A new study is being welcomed the world over after claiming six-hour work days could not only create happier and healthier employees – they could save companies considerable money too.
The research was conducted during a two-year pilot scheme at the Svartedalen residential care home, where shifts were reduced from eight hours to six.
An initial study suggested the pilot had not been cost effective – while employees felt healthier, the city was forced to hire 17 additional workers at a cost of 12 million kronor (NZ$1.9 million).

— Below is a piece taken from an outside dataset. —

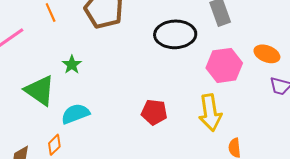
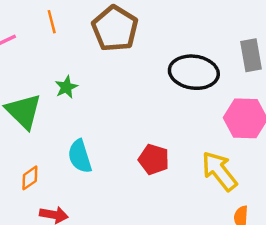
yellow arrow: (210, 113) -> (219, 171), turned 141
cyan semicircle: (75, 114) -> (80, 156), moved, turned -96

Gothenburg – the Swedish city which commissioned the pilot – chose not to extend the experiment, insisting it was too expensive to sustain. However, researchers have since spoken out about the study and claim there are hidden savings which the initial experiment overlooked.
According to the study, nurses took 4.7 per cent fewer sick days after the shorter shifts were introduced and less unexpected time off too.
“[The nurses] were less tired, less sick, had more energy coming home and more time to do activities,” lead researcher Bengt Lorentzon told Bloomberg.
While the study didn’t run long enough to full measure health effects of shorter days, Lorentzon said the research suggests nurses working fewer hours will experience permanent benefits, resulting in savings.
“The satisfactory blood pressure is slightly lower for nurses at Svartedalens and the reference facility in comparison to the normal value for all professional women,” the study found.
Lorentzon also said the study failed to acknowledge how the quality of care provided to patients at the facility improved once nurses were working fewer days.